The vistas are breathtaking, the winding roads along the coast lined with aqua and azure blue water, plus the quaint towns with their post card worthy hotels and restaurants. And then there’s the food. You get to see chefs preparing scrumptious local dishes like their grandmother made. And luscious cheeses Coogan and Brydon can’t get enough of. Don’t go to this movie hungry because you’ll be ravenous when it ends.

But the running commentary and non-stop banter of Coogan and Brydon is  often in such famous voices as Marlon Brando, Robert De Niro, David Bowie, Michael Caine, Mick Jagger, Woody Allen, Ian McClellan, Roger Moore and more. Coogan and Brydon spew celebrity impressions of the great actors sometimes doing battle trying to top each other. It’s not how it sounds that’s important as much as what they say that’s so clever. They’re both inspired to come up with some pretty witty improv even though it sometimes goes on just a touch too long.

Coogan has a dry sense of humor and frequently withdraws. He’s pining for a beautiful woman he claims to be in love with who is already taken and far away. It’s also a little sad how he tries to prove to others he’s a famous celebrity reminding anyone who will listen that he was nominated for an Academy Award, twice, for Writing and Producing Philomena a few years back. Many in Spain don’t seem to be impressed or know what he’s talking about and maybe that’s in the script. After all, self-deprecation can be funny.
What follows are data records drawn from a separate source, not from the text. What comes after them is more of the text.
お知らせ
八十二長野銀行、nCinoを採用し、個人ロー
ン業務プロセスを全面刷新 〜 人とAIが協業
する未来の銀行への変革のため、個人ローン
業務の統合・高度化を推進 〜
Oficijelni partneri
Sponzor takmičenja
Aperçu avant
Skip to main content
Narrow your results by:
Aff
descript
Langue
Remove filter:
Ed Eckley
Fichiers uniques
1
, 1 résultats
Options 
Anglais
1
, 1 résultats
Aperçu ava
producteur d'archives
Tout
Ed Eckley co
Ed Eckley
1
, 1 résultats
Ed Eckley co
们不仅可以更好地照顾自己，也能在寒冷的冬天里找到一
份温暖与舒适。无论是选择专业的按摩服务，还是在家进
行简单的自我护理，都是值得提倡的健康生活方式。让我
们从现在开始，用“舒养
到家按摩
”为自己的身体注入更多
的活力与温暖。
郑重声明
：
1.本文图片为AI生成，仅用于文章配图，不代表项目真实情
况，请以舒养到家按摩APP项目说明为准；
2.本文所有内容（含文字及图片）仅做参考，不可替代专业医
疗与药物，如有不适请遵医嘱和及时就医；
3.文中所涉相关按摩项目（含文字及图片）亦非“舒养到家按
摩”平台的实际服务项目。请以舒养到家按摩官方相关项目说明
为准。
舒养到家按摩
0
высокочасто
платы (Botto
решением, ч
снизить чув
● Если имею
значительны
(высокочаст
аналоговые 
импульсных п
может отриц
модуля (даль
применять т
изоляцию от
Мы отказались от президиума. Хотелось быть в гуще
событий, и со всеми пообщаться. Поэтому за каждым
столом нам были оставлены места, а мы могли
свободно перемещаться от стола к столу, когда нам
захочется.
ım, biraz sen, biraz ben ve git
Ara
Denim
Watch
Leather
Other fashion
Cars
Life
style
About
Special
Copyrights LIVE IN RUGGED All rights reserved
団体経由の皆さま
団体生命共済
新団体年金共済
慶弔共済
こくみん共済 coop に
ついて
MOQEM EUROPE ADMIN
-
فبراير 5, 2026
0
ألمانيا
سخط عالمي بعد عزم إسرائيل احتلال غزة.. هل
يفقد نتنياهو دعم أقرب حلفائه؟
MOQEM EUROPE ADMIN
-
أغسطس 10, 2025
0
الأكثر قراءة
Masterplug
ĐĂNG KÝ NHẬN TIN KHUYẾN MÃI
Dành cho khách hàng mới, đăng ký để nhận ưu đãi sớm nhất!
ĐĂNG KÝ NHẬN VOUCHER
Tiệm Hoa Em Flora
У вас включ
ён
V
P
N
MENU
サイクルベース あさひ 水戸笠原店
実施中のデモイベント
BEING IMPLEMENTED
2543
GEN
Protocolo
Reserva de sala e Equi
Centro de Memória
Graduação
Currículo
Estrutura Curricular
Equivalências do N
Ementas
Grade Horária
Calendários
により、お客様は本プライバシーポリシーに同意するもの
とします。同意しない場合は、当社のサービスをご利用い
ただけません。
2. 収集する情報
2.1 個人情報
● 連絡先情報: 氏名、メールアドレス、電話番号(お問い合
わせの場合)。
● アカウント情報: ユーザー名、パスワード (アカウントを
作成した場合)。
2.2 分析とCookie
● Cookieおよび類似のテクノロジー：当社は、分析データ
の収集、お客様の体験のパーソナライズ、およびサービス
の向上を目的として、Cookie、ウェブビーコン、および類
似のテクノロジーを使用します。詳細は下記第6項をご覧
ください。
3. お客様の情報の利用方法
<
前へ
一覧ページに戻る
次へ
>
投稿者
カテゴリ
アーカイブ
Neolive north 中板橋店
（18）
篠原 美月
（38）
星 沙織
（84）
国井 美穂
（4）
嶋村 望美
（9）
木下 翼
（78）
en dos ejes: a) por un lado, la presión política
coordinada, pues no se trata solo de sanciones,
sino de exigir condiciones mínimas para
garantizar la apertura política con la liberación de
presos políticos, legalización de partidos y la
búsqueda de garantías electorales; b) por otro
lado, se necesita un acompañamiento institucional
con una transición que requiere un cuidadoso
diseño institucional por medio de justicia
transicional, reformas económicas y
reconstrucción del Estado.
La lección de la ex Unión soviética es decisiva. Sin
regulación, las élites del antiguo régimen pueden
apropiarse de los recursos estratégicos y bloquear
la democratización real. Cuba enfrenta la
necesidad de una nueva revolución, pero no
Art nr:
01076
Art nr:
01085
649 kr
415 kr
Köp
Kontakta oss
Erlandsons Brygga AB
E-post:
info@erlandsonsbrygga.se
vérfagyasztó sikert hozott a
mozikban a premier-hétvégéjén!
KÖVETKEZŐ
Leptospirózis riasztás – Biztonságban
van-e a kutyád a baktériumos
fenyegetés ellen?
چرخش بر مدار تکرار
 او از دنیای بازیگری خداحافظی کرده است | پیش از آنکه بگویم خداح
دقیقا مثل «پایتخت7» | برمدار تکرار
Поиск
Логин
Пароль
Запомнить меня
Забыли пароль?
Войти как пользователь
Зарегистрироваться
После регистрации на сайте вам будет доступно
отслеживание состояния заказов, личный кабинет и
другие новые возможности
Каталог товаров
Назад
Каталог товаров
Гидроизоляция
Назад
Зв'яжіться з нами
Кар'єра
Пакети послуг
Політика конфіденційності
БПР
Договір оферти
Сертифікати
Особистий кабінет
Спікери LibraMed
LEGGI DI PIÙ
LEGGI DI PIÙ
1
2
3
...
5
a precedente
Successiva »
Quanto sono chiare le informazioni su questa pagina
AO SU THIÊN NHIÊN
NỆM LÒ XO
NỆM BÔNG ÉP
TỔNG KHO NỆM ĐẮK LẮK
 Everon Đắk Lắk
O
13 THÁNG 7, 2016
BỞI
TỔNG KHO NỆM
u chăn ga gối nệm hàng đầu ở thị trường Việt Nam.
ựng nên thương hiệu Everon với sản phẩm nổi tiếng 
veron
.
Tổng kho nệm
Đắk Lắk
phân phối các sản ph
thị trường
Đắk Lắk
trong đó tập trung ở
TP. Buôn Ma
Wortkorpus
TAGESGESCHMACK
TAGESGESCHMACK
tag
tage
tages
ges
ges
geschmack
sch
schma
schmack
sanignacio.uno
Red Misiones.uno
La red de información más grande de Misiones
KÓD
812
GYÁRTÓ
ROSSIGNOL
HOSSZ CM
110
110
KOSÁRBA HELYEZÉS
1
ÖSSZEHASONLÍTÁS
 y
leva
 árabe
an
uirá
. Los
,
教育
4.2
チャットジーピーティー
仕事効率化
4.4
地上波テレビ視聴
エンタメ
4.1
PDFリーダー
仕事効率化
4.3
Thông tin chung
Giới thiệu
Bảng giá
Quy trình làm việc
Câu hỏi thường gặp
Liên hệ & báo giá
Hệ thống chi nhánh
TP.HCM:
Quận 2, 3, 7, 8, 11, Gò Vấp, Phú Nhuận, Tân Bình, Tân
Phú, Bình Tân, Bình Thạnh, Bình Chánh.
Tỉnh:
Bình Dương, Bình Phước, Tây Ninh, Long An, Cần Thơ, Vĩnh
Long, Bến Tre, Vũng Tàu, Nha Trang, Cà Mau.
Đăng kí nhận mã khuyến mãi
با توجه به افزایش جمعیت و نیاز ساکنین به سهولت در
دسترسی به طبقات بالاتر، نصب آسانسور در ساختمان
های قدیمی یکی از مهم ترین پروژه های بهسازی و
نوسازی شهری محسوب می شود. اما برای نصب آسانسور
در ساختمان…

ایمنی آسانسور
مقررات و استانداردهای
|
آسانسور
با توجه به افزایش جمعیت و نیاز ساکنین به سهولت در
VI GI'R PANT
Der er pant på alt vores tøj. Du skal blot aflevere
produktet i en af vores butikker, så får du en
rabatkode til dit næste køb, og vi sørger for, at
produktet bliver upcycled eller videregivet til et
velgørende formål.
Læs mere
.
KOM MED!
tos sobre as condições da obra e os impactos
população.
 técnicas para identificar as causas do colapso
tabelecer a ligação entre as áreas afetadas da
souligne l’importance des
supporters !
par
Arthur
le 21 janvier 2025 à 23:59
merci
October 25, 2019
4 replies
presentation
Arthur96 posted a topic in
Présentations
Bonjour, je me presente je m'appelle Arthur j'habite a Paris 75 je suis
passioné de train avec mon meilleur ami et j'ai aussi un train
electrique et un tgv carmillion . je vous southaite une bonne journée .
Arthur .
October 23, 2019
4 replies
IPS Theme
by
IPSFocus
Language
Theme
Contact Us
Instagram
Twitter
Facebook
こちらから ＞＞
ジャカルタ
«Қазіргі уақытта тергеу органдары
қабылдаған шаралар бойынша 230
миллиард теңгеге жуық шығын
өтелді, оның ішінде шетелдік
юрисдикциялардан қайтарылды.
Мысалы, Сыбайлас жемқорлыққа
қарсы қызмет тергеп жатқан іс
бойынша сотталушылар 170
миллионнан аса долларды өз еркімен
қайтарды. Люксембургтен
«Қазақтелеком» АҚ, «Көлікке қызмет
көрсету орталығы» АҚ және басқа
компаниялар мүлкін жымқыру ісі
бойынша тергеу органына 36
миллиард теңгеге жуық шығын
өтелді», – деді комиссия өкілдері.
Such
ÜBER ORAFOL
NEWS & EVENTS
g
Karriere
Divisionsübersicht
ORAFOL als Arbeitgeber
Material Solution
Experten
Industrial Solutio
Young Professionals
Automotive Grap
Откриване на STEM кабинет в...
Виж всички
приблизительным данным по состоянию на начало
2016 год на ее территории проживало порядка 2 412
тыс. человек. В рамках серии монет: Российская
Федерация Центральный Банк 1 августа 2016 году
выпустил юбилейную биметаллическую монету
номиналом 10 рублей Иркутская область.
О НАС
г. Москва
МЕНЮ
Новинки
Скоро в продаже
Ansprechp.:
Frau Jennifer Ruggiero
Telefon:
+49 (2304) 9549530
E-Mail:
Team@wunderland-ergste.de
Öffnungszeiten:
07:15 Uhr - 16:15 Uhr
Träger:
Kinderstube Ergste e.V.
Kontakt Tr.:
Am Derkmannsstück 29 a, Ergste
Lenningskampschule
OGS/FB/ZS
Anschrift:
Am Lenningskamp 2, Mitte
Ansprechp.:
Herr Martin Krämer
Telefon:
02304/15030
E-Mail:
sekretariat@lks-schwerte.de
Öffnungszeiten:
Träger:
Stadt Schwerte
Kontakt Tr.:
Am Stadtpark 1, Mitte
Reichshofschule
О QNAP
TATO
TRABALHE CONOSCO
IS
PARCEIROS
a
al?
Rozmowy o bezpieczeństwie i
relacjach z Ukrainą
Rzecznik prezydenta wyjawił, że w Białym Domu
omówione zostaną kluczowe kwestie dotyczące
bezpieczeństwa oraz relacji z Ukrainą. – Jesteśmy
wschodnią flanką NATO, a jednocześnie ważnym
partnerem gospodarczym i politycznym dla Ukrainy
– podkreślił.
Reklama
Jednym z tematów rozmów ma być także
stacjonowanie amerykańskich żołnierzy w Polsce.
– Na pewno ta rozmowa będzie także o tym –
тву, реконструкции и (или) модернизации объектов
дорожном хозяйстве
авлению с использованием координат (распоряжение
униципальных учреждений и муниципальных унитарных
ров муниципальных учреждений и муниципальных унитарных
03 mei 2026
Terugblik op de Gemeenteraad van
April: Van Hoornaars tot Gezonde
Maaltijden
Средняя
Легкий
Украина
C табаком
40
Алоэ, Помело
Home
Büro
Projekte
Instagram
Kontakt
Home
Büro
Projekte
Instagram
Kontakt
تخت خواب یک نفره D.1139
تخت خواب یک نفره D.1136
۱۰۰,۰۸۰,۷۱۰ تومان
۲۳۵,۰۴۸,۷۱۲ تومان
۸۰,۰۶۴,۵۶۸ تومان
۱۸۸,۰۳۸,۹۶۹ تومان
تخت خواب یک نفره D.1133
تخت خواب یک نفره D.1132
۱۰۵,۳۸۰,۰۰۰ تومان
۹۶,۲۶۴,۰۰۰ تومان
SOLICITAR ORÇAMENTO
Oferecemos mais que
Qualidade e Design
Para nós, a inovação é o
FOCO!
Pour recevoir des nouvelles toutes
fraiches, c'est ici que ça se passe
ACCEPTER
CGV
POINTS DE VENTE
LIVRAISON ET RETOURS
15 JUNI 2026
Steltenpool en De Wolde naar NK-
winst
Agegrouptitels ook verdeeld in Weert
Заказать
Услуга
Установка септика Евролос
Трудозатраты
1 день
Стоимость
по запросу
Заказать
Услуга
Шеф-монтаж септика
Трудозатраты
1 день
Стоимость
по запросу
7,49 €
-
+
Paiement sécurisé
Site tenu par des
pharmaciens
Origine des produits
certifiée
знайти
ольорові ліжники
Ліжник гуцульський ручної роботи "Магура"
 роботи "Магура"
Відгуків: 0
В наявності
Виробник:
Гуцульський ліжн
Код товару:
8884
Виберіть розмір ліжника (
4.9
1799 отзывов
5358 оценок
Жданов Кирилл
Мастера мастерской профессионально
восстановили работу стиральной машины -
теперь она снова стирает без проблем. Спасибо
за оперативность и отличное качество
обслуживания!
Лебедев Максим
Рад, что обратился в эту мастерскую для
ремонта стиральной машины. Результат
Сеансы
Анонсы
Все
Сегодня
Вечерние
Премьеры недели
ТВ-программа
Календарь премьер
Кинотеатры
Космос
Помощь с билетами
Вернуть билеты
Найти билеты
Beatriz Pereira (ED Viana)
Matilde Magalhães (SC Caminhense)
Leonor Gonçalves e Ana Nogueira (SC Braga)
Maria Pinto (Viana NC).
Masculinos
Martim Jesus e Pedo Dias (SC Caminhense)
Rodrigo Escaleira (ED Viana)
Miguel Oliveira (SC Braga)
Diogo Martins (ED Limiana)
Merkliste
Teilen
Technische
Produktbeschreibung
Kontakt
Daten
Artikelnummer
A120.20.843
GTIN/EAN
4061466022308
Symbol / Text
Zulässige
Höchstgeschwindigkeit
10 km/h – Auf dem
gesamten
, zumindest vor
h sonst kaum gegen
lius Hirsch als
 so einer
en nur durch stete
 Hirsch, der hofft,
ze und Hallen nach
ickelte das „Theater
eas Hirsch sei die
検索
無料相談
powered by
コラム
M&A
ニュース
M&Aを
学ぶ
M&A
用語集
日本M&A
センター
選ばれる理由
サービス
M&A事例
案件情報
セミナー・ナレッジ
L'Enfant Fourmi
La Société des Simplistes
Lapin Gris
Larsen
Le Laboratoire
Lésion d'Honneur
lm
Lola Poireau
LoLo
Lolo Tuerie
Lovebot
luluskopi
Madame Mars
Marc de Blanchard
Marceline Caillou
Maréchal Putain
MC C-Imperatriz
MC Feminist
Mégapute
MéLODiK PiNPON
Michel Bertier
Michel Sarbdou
Brydon talks incessantly. He’s always there with a wise crack and makes it clear he understands that he’s not the star of this show. More self deprecating humor. But the two together are like frick and frack. One minute you feel sorry for them, and then laugh out loud at their repartee and exhibition of their many talents.

But the star of this film is really Spain and the way it shows on the big screen. Director Michael Winterbottom who directed the first two of these films crafts multiple layers of the narrative to make the story a personal journey along with the food and the beauty of the country. Besides the scenic views and interior details of the hotels, restaurants and sites, you get to see both sides of their phone conversations, which give a better idea of how different their responsibilities and aspirations are.

The unique relationship between Coogan and Bryson is central to the film. These are friends, but they make it look like they’re not particularly close. The impression game they play is not just for laughs, it's thinly veiled competition and when Coogan perceives he might be losing, he exerts his Alpha status to shut it down. Through all the laughs, and there are a lot, there's an underlying sadness and insecurity to Coogan’s character. It’s contrived but makes him more interesting.

We found taking this adventure with these talkative talents a fun little exercise. They say it ’s the finale, but there’s a big world out there and plenty of excellent cuisine to taste in different cultures. Maybe they’ll get restless and hit the road again.